I almost cried. I knelt down so I could see her more closely and she just looked at me and smiled. I told her thank you and that she made me very happy.   
     I’ve worked in middle school for a really long time. Middle schoolers may like you, but they don’t always  act like they do. They may  tell you later, when they are older, but not so much while they are in middle school. 

     I don’t know why my new principal chose me.  I don’t know what the future holds for this job. (I don’t like change – so I intend to stay here until I retire! Moving is too hard!) Leaving my friends and family at Westwood was one of the hardest things I’ve ever done – definitely the hardest decision in my professional life.  I thought of the verse in Esther that says “Yet who knows whether you have come to the kingdom for such a time as this?”  I’m not saying I’m as important as Queen Esther. I’m not here to save an entire group of people.  But I’m firmly convinced that God had a plan for me all along.  I’m here at this place and this point for something.  Maybe this sweet little girl is one of the reasons.  I can’t wait to see what happens next!   

Friday, July 29, 2016

For Good. . .

On Monday, (first day at my new school) I'm walking back from lunch and a wifi run and this young man who is working stops me and says "What is your last name?" I told him - he said, "didn't you used to work at Inwood or Westwood - one of those 'wood schools?" I said yes, that I worked at Westwood. Yesterday, he passed me while I'm walking with my sister and says "Hi Ms.Jimmerson." My sister just rolls her eyes and says "Really? You know him?" (It always amazes her when my former students show up far away from Westwood. In Winter Haven, it makes sense, but not in Davenport.)
Today, I'm digging around in my storage space looking for some office supplies and a young man comes around the corner looking for one of the carts they supply to move stuff. I tell him he can have the one I'm using because at the moment, I'm not really using it. He comes to get it and says "I can't remember when or where but you were my teacher." We went over the time and place, he was so, so nice. (As a plus, he told me I don't look any different now than then so SCORE!)
I've been sorting, cleaning, digging through a lot of my teacher stuff this summer. I keep finding things that I inherited when my friend retired. Ii have borders and a dolly from Mrs. Smith, lots of books and other good stuff from my friends Mrs. Grant and Mrs. Turner. I find books that I used with Mrs. Barry, when we taught the same subject, things that I shared with lots of other teachers.
Looking through and packing up my library stuff, I find things that my friend Mrs. Sharon found to make my media center pretty.
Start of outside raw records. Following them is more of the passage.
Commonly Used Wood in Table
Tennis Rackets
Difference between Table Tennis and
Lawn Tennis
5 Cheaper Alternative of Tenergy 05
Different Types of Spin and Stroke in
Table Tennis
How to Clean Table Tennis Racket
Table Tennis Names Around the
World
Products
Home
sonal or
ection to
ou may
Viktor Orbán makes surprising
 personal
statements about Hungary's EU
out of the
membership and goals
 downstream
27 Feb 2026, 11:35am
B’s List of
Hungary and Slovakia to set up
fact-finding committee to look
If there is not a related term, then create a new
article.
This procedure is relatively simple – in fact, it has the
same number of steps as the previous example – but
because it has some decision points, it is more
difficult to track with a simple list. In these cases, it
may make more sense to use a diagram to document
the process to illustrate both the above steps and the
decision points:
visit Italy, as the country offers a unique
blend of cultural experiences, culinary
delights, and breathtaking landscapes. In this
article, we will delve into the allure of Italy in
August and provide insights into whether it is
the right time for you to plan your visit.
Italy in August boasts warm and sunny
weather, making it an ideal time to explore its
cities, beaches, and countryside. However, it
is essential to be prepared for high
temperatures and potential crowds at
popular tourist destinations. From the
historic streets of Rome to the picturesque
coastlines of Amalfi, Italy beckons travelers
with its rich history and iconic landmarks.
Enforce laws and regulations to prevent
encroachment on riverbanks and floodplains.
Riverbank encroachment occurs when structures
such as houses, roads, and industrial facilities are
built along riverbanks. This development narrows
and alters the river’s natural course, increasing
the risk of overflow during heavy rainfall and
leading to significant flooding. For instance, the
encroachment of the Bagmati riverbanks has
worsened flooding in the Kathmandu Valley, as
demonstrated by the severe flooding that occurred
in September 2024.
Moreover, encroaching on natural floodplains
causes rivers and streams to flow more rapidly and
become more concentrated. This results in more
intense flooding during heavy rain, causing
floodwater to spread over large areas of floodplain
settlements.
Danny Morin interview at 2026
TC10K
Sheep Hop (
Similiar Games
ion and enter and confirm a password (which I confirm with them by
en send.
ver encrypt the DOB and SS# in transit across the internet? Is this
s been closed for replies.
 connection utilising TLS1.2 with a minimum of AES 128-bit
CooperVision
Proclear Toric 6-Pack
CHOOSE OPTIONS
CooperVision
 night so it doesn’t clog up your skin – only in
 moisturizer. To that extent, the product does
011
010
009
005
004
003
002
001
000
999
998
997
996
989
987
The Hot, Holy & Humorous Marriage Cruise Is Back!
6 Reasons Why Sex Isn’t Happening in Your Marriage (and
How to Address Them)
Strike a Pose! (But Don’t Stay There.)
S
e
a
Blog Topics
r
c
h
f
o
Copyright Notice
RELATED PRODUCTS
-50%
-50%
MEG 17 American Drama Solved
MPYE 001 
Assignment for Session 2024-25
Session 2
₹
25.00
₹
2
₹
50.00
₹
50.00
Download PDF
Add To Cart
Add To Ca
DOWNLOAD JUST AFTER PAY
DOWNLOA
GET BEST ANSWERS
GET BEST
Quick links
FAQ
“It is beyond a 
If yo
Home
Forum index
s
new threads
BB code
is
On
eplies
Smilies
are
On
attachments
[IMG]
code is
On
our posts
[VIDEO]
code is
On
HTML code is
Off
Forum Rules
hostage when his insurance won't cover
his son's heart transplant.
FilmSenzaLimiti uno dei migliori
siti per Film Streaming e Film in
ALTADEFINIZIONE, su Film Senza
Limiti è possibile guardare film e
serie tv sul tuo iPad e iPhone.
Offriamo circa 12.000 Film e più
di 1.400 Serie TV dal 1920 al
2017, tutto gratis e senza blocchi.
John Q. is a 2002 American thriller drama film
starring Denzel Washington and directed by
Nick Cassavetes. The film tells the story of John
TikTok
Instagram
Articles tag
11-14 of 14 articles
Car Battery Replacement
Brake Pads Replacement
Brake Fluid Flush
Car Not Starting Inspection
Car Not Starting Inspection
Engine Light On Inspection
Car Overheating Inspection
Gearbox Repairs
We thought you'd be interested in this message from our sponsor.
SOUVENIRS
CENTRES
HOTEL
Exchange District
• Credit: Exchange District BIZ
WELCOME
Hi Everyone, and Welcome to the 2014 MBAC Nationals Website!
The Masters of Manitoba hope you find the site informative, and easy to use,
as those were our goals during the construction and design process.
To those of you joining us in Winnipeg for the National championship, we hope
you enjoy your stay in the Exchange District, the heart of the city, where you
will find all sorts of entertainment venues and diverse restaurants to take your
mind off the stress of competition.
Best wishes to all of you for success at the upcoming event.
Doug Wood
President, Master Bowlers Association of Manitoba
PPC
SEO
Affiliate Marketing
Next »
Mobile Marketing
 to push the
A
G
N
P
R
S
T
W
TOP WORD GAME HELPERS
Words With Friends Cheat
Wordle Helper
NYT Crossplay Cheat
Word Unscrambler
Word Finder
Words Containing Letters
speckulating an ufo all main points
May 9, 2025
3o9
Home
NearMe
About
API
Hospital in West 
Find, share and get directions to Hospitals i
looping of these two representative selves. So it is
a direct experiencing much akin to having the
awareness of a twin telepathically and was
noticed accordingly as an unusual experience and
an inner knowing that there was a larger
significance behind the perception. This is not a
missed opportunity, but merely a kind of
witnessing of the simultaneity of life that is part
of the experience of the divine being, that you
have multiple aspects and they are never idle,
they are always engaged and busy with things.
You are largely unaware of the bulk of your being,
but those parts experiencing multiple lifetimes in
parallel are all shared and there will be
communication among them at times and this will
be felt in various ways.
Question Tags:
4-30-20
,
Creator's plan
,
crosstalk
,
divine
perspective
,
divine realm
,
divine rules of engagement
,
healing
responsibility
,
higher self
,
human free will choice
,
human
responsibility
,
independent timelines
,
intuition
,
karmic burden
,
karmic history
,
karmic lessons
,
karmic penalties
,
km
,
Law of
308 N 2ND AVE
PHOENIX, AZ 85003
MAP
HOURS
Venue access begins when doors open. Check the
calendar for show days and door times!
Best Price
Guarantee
I found beautiful letters that my friend Mrs. Kathy decorated, my wooden letters that my sweet church babies decorated for me. I see lists and things that I made to organize that huge media center space at Westwood and I remember all the people who came and helped me move and rearrange and clean.
     
     I keep finding things, but those things remind me that the most  important things are not THINGS.  Mostly, I'm amazed by the time and energy that other people have poured into my life.   When I think of my 22 years at Westwood, this sums it up:
So, let me say before we part:
So much of me
Is made of what I learned from you.
You'll be with me
Like a handprint on my heart.
And now whatever way our stories end
I know you have rewritten mine


If I could write or sing a song about how I feel, this would be it:


Sunday, July 24, 2016

Tomorrow A New Adventure Begins. . .

Two years ago, I started a new chapter in my life when I moved from my classroom to the media center. In some ways, my life didn’t change that much, in some ways it changed drastically. Tomorrow, it’s not just a new chapter, it’s a brand new book – a new story, if you will.

I’ve started school at Westwood Middle School for 22 years. For 22 years, I’ve had nervous dreams the night before school started. School doesn’t start tomorrow, but I’m going back to work tomorrow. But, for the first time in 22 years, I’m not going to Westwood Middle. I don’t have any school keys for the first time in years. I’ve been working on stuff all summer, and emptying my old media center, speaking to book vendors, processing new books for my new media center. Tomorrow it’s all different.

Tomorrow, I step foot into a brand new media center that no one has ever had before. Any and all book placements are me. Any book processing specifications are me. If it looks a mess, it’s me. If it doesn’t flow properly and transition nicely, it’s me. It’s exciting.

I’m terrified. Absolutely, positively terrified.

I don’t know one single soul. I have no best buddies waiting for me. I’ve emailed my new secretary, but I have no idea what she even looks like. I’ve met my principal and assistant principals, but only in an interview. I’m afraid I’m going to mess up. I’m afraid my new principal is going to change her mind and think “Why on earth did I choose this person? What was I thinking?” I’m afraid I’m going to do things that don’t make sense. I’m afraid I don’t know enough. I’m afraid I’m not good enough. I’m afraid I’m not enough.

But, then I keep thinking about the strange way this whole job thing worked out. I wasn’t even looking for a new job. I didn’t sweat much in my interview because I was content where I was. I really thought that God was just going to use this interview to confirm that I was where I was supposed to be! But apparently, He had other plans for me – and I can only trust that this is the right thing.

So, I may shelve books wrong – and I may end up moving books around in October. If it doesn’t flow nicely, I’ll rearrange. My books may not end up processed all the same, but they’ll all be similar. I may have chaos and confusion for a few days (or weeks!). I may not know enough. But I’m enough, because I firmly believe that I’m right where I’m supposed to be. So tomorrow, when I step foot in that brand new media center, I won’t be alone. I’ll be OK. There are WAY too many people who love me and who have prayed for me and have poured into me for me to completely screw this up!